Hoping desperately that it would work, Dawn jumped suddenly at him and squeezed the packet with both hands. The dressing sprayed out, making a neat line across the man’s face. He sputtered backward, clenching his eyes and wiping his face with his hand. Then he turned back to Dawn.
Her stomach seemed to plummet into a bottomless pit inside her. Dawn prepared for her inevitable death.
The man stopped. He twitched, then winced. His eyes squeezed tightly and every muscle in his face flexed, creating a network of deep, pain-filled crevices. He slapped his gloves against his face and began to scream.
The scream was shrill and inhuman, echoing itself inside the man’s fanged mouth like something out of Ghostbusters. Dawn looked up at the man, gaping in horror. She wondered if she had killed him.
He threw his head from side to side and continued to scream. Finally, he made a sideways dive for the sinks. His hands moved blindly around the basin, but the infrared faucets didn’t seem to pick him up. Frustration seemed to send his screaming into a new pitch, and he punched the faucet. The metal bent, and the porcelain cracked, bleeding a wave of water.
As the man washed his face, Dawn made her escape. She hit the door and threw it open, jumping into the hall before she could see where she was going.
A man in a red helmet and yellow coat suddenly grabbed her. Dawn shrieked.
“Easy!” the man shouted. He held her by the shoulders. “Are you all right?”
Dawn looked up and finally recognized the man as a firefighter. She let out several long gasps of relief. She was safe.
“Listen, you need to get out of this building,” the firefighter told her.
Dawn shook her head, throwing dusty blonde hair in front of her eyes. Her throat was too clogged to speak. All she could do was point to the bathroom.
The firefighter looked at her and blinked. Finally, he turned and called, “Hey, Mike! Something’s up.”
Another firefighter appeared behind him, carrying an ax. Dawn smiled when she saw it and hoped it would be enough to dismember the vampire until they could find a wooden stake.
The firefighter with the ax hurried to the bathroom and pushed open the door. Dawn winced, wishing she could explain what was in there to give him some warning. Instead, she just held close to the firefighter next to her.
The door flipped closed, then burst open again. Dawn jumped, expecting the vampire to burst out. Instead, it was just the firefighter with the ax.

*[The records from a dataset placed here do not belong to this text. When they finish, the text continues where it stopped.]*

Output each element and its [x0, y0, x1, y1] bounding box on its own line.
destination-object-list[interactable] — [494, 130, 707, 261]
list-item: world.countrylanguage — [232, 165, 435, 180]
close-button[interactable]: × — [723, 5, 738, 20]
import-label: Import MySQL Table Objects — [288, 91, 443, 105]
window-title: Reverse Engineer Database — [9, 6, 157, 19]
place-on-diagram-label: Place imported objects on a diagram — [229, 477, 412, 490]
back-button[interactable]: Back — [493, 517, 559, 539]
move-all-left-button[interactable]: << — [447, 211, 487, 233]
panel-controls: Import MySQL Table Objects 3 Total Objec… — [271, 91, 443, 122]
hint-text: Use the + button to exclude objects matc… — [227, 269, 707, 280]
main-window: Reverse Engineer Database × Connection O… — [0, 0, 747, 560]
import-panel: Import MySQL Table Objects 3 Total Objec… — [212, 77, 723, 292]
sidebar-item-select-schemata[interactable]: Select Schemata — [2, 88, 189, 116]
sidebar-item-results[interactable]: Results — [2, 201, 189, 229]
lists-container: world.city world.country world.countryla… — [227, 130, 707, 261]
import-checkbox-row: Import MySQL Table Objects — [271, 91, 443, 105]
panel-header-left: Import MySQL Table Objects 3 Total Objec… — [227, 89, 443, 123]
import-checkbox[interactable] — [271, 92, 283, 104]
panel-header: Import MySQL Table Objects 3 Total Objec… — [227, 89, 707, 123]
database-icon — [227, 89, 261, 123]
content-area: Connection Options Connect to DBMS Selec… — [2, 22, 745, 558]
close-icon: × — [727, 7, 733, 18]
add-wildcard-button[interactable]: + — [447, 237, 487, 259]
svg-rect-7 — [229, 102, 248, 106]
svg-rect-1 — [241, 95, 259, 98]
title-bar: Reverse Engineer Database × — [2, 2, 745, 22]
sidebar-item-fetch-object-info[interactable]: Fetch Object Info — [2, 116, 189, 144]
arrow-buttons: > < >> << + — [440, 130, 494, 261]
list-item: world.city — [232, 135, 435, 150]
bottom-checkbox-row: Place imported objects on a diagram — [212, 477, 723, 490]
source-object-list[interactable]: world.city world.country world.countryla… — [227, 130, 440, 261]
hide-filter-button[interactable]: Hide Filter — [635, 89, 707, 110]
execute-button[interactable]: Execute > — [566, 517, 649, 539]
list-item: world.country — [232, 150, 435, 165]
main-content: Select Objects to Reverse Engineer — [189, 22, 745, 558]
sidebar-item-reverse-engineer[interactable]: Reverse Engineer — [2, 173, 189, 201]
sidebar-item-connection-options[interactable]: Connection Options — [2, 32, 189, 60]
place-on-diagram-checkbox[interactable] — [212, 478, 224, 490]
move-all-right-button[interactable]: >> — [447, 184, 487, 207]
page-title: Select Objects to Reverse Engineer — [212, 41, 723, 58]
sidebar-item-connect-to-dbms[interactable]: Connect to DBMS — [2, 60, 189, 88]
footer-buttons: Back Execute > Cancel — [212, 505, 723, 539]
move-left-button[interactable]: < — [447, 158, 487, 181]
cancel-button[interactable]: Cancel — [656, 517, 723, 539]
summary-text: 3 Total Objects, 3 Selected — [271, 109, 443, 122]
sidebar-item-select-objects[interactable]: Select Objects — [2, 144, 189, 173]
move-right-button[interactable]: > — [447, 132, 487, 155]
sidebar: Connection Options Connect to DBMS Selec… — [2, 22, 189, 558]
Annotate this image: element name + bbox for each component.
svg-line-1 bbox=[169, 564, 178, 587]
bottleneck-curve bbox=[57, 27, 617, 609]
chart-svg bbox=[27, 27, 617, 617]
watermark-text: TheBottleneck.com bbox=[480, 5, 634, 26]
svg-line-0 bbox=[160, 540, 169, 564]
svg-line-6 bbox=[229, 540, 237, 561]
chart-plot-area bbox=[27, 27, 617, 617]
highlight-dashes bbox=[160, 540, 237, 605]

“We’ve got a girl unconscious in here,” he said. “Call for a stretcher!”
“Stretcher,” the firefighter with Dawn said. He began hurrying toward the exit, dragging Dawn with him.
Dawn blinked, wondering how the man with the ax had missed the vampire washing the garlic out of his eyes. She pulled back and peered through the open door. Valdez was still slumped on the ground, but the vampire was gone. Not even his black helmet was where it had fallen.
The firefighter tugged on Dawn’s arm. “What’s the matter?”
Dawn turned back. He wouldn’t believe the truth, and she wouldn’t blame him. She swallowed and said weakly, “Will she be all right?”
The firefighter nodded. “She’ll be fine. Right now, we just need to get you safe.”
That was the best idea Dawn had heard all day. She followed him through the glass doors and out into the blazing afternoon sun. The weird morning had given way to an even weirder lunch. She had a feeling this was only the beginning and there was no telling what would happen to her next.
Dawn wondered if the firemen would mind lending her one of their axes.